Fig. 401.—View of the Vale of Chamonix from the séracs of the Glacier des Bossons. The alb of the opposite side is well brought out.
If uplift of the land occurs while glaciers occupy the valleys of mountains, an increased capacity for deepening the valley is imparted to these ice streams, and we find, as a result, a deep central valley of U cross section excavated within a relatively broad trough visible above the shoulder on either side of the later furrow. Save only for its characteristic curves, such a valley bears close resemblance to a mature stream valley which has been rejuvenated (see [p. 173]). The remnants of the earlier glacier-carved valley are, as already stated, gently curving high terraces so common in Switzerland, where they are known as albs or high mountain meadows. These albs may be seen to special advantage on the sides of the Chamonix valley ([Fig. 401]), the Lauterbrunnen valley, or in fact almost any of the larger Alpine valleys.

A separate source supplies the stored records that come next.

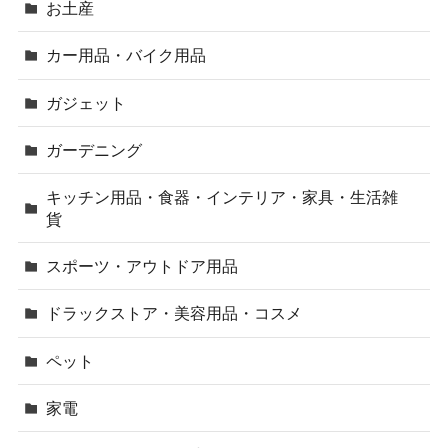
お土産
カー用品・バイク用品
ガジェット
ガーデニング
キッチン用品・食器・インテリア・家具・生活雑
貨
スポーツ・アウトドア用品
ドラックストア・美容用品・コスメ
ペット
家電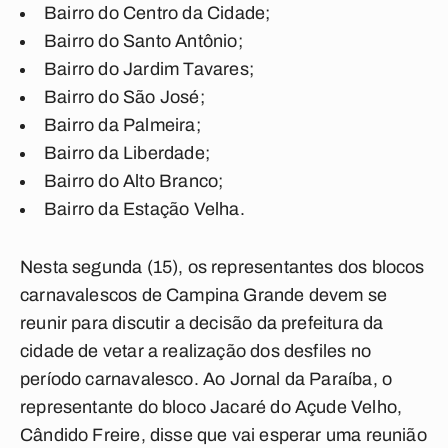
Bairro do Centro da Cidade;
Bairro do Santo Antônio;
Bairro do Jardim Tavares;
Bairro do São José;
Bairro da Palmeira;
Bairro da Liberdade;
Bairro do Alto Branco;
Bairro da Estação Velha.
Nesta segunda (15), os representantes dos blocos
carnavalescos de Campina Grande devem se
reunir para discutir a decisão da prefeitura da
cidade de vetar a realização dos desfiles no
período carnavalesco. Ao
Jornal da Paraíba
, o
representante do bloco Jacaré do Açude Velho,
Cândido Freire, disse que vai esperar uma reunião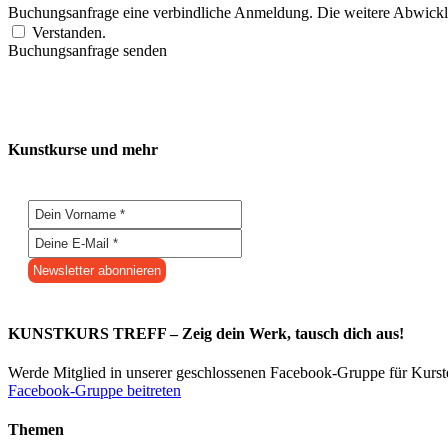
Buchungsanfrage eine verbindliche Anmeldung. Die weitere Abwicklu
Verstanden.
Buchungsanfrage senden
Kunstkurse und mehr
KUNSTKURS TREFF – Zeig dein Werk, tausch dich aus!
Werde Mitglied in unserer geschlossenen Facebook-Gruppe für Kurs
Facebook-Gruppe beitreten
Themen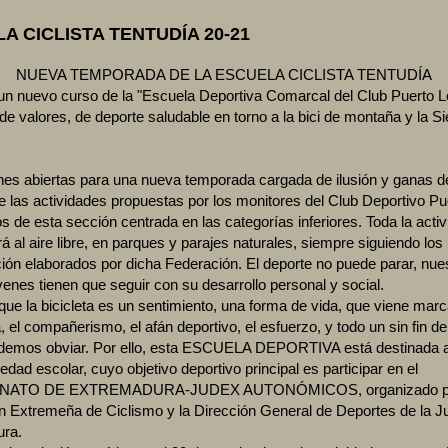
A CICLISTA TENTUDÍA 20-21
NUEVA TEMPORADA DE LA ESCUELA CICLISTA TENTUDÍA
 un nuevo curso de la "Escuela Deportiva Comarcal del Club Puerto L
de valores, de deporte saludable en torno a la bici de montaña y la Si
nes abiertas para una nueva temporada cargada de ilusión y ganas d
de las actividades propuestas por los monitores del Club Deportivo Pu
 de esta sección centrada en las categorías inferiores. Toda la acti
rá al aire libre, en parques y parajes naturales, siempre siguiendo los
ión elaborados por dicha Federación. El deporte no puede parar, nue
venes tienen que seguir con su desarrollo personal y social.
e la bicicleta es un sentimiento, una forma de vida, que viene marc
, el compañerismo, el afán deportivo, el esfuerzo, y todo un sin fin d
demos obviar. Por ello, esta ESCUELA DEPORTIVA está destinada a
edad escolar, cuyo objetivo deportivo principal es participar en el
ATO DE EXTREMADURA-JUDEX AUTONÓMICOS, organizado po
n Extremeña de Ciclismo y la Dirección General de Deportes de la J
ra.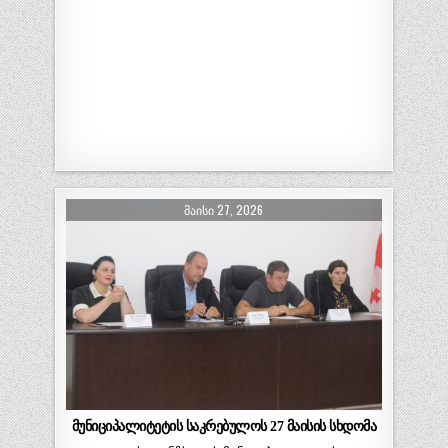
ᲛᲐᲘᲡᲘ 27, 2026
მუნიციპალიტეტის საკრებულოს 27 მაისის სხდომა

The cascade stairway in glacier-carved valleys.—If now, instead of giving our attention to the cross section, we follow the course of the valley that has been occupied by a glacier, we find that it descends by a series of steps or terraces having many backwardly directed treads ([plate 19]), whereas a normal and well-established river valley has only forward grades. Because of these backward grades the stream waters are impounded, and so lakes are found strung along the valley in chains as the larger beads are found in a rosary, and these are the characteristic rock basin lakes sometimes referred to as “Paternoster Lakes” (see [p. 412] and [Fig. 402]).
Plate 20.
Map of the surface modeled by mountain glaciers in the Sierra Nevadas of California (after I. C. Russell).
When the backward grades upon the valley floor are especially steep, the rock step becomes a rock bar, or Riegel, of which nearly every Alpine valley has its examples. In a walk from the Grimsel to Meiringen many such bars are passed. Carrying in suspension the sharp rock sand from the glacier deposits along its bed, the stream which succeeds to the glacier as it vacates its valley saws its way through these obstructions with a rapidity that is amazing, thus producing narrow defiles, of which the Gorge of the Aar near Meiringen and that of the Gorner near Zermatt are such well-known examples ([Fig. 403]).
Fig. 402.—Map of an area near the continental divide in Colorado, showing an unglaciated surface to the west of the divide, where the westerly winds have cleared the ground of snow, and the glacier-carved country to the eastward. Note the regular forms of the youthful cirque, the glacier stairway, and the rock basin lakes (U. S. G. S.).